Mosaïque de poésies prosaïques & de proses poétiques

parfois sous forme d'aphorismes, de chansons et surtout de fables…

mercredi 13 avril 2011

GASPARD

J’écoute le vent vénéneux
Qui va, qui vient. Son cri haineux
 Balaie, sans violence,
L’avenue rendue au silence
Où personne ne vient,
Où plus rien, jamais, ne survient :
C’est une souricière
Où ne pousse que la poussière…

Seul et déconcerté,
J’habite un quartier déserté,
Encombré  de carcasses
Qui sommeillent à la même place,
Attendant sagement,
Durablement, obstinément,
Alignées face au feu rouge
Qui clignote. Mais rien ne bouge…

Juché sur une jonchée
De débris sans vie, ébréchés,
Abandonnés, qu’aucune mouche
Depuis longtemps ne touche,
Je guette, encore, et me souviens
De ce temps où les miens
Pouvaient trouver en abondance
Bonne chère et faire bombance…

Il y a bien longtemps,
Qu’ici, on ne trouve plus tant
De quoi remplir son ventre
Et, cela, même dans le centre.
Tout a été croqué, mangé,
Rogné ou, jusqu’aux os, rongé.
Les poubelles sont vides
Même pour un crevard avide…

Ma ville meurt de faim
Et ma race touche à sa fin.
J’ai le poil qui grisonne ;
Les moustaches aussi. Ça étonne
Car dans ce quartiers, vieux
Et petits, pour l’estomac envieux
Contraint à ce carême,
Deviennent des proies.

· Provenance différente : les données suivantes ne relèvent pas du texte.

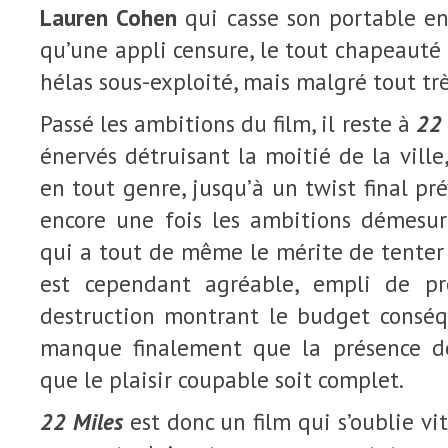
Lauren Cohen
qui casse son portable en
qu’une appli censure, le tout chapeauté
hélas sous-exploité, mais malgré tout tr
Passé les ambitions du film, il reste à
22 
énervés détruisant la moitié de la ville
en tout genre, jusqu’à un twist final pr
encore une fois les ambitions démesuré
qui a tout de même le mérite de tenter 
est cependant agréable, empli de pr
destruction montrant le budget conséqu
manque finalement que la présence 
que le plaisir coupable soit complet.
22 Miles
est donc un film qui s’oublie vi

Sans problème…

On pourrait tous partir
Ou s’unir, sans s’assujettir,
Mais notre espèce est vile.
Je me souviens qu’il fut, en ville,
Un temps où, trublions,
Nous croissions, multipliions.
Aujourd’hui, on se compte
Et, désespérés, on s’affronte…

Les vitres éventrées
D’un bâtiment, où peut rentrer
L’eau du ciel, si acide,
Qui tant nous brûle et tout oxyde,
Reflètent les rayons 
D’un soleil pire que scorpion :
Je fuis quand il se lève
De peur, qu’un jour, il ne m’achève…

Je vis dans les égouts
Par nécessité. Pas par goût.
La faim m’y accompagne
Et la peur y est ma compagne.
Ce cloaque est à moi,
Protège mes joies, mes émois,
C’est mon home sweet home,
Com’ quand vivaient les hommes…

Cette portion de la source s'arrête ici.